Receiver Operating Curve Result :
pred<-predict(fit.rf,validation,type="prob")
library(ROCR)
## Warning: package 'ROCR' was built under R version 3.4.3
## Loading required package: gplots
## Warning: package 'gplots' was built under R version 3.4.3
##
## Attaching package: 'gplots'
## The following object is masked from 'package:stats':
##
## lowess
pred1 <- prediction(pred$YES, validation$left)
perf1 <- performance(pred1,"tpr","fpr")
plot(perf1, colorize=TRUE)
abline(a=0, b= 1)
Area Under Curve (AUC)
auc_ROCR <- performance(pred1, measure = "auc")

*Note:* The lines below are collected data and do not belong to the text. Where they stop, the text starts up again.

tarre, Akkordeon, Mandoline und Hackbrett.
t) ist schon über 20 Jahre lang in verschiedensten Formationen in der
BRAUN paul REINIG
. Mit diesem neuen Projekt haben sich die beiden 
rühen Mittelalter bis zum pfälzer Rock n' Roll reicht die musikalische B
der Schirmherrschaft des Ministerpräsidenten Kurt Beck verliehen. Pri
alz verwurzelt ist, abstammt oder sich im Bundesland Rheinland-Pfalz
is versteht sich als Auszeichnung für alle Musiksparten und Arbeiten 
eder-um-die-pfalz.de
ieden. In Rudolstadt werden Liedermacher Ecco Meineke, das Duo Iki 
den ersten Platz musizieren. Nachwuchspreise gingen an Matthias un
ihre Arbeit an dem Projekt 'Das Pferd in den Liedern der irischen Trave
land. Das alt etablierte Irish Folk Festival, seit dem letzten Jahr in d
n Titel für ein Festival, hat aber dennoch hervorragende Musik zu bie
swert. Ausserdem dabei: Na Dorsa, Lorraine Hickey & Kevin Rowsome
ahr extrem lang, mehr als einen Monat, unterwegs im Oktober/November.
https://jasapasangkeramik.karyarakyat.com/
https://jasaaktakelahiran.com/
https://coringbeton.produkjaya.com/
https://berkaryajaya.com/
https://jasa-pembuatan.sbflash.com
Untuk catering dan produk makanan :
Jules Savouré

auc_ROCR <- auc_ROCR@y.values[[1]]
print(auc_ROCR)
## [1] 0.9936383
Work through the tutorial above. It will take you 5-to-10 minutes, max!

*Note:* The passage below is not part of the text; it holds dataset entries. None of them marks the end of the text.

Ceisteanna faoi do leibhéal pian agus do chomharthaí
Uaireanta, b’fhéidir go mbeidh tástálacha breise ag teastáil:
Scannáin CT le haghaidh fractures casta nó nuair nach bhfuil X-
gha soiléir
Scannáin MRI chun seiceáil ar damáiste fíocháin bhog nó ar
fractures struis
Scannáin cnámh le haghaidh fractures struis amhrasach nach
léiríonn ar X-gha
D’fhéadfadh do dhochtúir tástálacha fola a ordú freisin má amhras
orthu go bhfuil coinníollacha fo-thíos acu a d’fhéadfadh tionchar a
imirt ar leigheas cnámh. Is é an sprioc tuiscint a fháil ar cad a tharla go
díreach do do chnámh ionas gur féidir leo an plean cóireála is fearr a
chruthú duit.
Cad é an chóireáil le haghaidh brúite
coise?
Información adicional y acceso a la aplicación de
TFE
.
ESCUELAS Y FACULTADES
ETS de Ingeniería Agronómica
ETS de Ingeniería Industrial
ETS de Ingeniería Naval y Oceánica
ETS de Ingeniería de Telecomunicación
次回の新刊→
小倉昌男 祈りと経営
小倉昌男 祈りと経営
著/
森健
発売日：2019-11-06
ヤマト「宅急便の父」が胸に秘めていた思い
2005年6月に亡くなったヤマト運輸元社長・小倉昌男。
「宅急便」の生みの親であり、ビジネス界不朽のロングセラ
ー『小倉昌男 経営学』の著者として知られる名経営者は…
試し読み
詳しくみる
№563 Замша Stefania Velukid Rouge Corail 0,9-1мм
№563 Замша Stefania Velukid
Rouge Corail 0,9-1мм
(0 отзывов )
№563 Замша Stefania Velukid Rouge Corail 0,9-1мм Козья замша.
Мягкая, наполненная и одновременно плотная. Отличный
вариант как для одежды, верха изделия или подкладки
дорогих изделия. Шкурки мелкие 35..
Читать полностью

You do not need to understand everything. (at least not right now) Your goal is to run through the tutorial end-to-end and get a result. You do not need to understand everything on the first pass. List down your questions as you go. Make heavy use of the ?FunctionName help syntax in R to learn about all of the functions that you’re using.

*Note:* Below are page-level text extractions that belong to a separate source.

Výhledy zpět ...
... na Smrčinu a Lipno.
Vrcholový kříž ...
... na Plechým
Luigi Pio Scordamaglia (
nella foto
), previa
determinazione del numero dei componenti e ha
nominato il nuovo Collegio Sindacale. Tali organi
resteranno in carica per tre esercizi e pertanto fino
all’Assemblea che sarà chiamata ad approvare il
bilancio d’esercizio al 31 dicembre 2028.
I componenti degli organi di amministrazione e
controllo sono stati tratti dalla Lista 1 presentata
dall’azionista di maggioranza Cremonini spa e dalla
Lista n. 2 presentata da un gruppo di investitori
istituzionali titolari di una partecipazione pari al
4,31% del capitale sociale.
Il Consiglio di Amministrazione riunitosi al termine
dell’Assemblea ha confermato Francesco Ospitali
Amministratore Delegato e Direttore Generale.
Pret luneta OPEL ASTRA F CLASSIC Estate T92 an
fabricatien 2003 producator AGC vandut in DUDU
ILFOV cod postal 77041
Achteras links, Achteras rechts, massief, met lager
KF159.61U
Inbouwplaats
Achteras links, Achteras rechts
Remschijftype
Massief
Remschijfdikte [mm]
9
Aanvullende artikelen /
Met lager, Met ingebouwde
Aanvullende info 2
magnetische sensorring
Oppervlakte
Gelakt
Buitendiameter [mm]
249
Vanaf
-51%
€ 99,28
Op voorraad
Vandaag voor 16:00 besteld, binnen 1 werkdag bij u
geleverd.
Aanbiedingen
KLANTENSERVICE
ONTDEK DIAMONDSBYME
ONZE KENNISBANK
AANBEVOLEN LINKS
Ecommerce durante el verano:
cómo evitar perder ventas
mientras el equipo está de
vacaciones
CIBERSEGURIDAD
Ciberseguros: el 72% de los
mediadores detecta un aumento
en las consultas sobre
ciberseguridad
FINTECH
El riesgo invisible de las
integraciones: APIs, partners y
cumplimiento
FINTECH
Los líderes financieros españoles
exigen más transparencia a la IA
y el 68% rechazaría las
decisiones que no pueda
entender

You do not need to know how the algorithms work. It is important to know about the limitations and how to configure machine learning algorithms. But learning about algorithms can come later. You need to build up this algorithm knowledge slowly over a long period of time. Today, start off by getting comfortable with the platform.
You do not need to be an R programmer. The syntax of the R language can be confusing. Just like other languages, focus on function calls (e.g. function()) and assignments (e.g. a <- “b”). This will get you most of the way. You are a developer, you know how to pick up the basics of a language real fast. Just get started and dive into the details later.
You do not need to be a machine learning expert. You can learn about the benefits and limitations of various algorithms later, and there are plenty of posts that you can read later to brush up on the steps of a machine learning project and the importance of evaluating accuracy using cross validation.
What about other steps in a machine learning project. We did not cover all of the steps in a machine learning project because this is your first project and we need to focus on the key steps. Namely, loading data, looking at the data, evaluating some algorithms and making some predictions. In later tutorials we can look at other data preparation and result improvement tasks.
In this post you discovered step-by-step how to complete your first machine learning project in R.
You discovered that completing a small end-to-end project from loading the data to making predictions is the best way to get familiar with a new platform.